Exercise:
When the line containing "Le paysage concurrentiel" appears in the data below, begin copying there and stop only after the line containing "plutôt que comme un concurrent direct, a".

Collected data entries
--- --- ---

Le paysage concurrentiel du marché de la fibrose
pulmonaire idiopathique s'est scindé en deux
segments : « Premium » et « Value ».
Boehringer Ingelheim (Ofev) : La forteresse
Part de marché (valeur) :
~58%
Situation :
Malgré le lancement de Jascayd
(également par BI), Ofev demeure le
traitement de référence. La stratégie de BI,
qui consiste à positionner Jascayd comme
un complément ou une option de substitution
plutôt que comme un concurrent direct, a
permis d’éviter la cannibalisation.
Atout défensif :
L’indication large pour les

--- --- ---

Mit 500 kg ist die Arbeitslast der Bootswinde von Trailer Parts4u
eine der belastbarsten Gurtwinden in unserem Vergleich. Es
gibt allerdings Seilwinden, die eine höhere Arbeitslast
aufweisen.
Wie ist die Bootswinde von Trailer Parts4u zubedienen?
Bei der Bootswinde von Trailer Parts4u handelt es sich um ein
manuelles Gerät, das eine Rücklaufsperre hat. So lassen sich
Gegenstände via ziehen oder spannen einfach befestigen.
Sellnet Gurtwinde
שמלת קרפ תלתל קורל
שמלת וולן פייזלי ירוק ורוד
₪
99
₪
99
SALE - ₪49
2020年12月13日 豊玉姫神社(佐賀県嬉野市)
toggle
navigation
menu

--- --- ---

Solution to this problem:
Le paysage concurrentiel du marché de la fibrose
pulmonaire idiopathique s'est scindé en deux
segments : « Premium » et « Value ».
Boehringer Ingelheim (Ofev) : La forteresse
Part de marché (valeur) :
~58%
Situation :
Malgré le lancement de Jascayd
(également par BI), Ofev demeure le
traitement de référence. La stratégie de BI,
qui consiste à positionner Jascayd comme
un complément ou une option de substitution
plutôt que comme un concurrent direct, a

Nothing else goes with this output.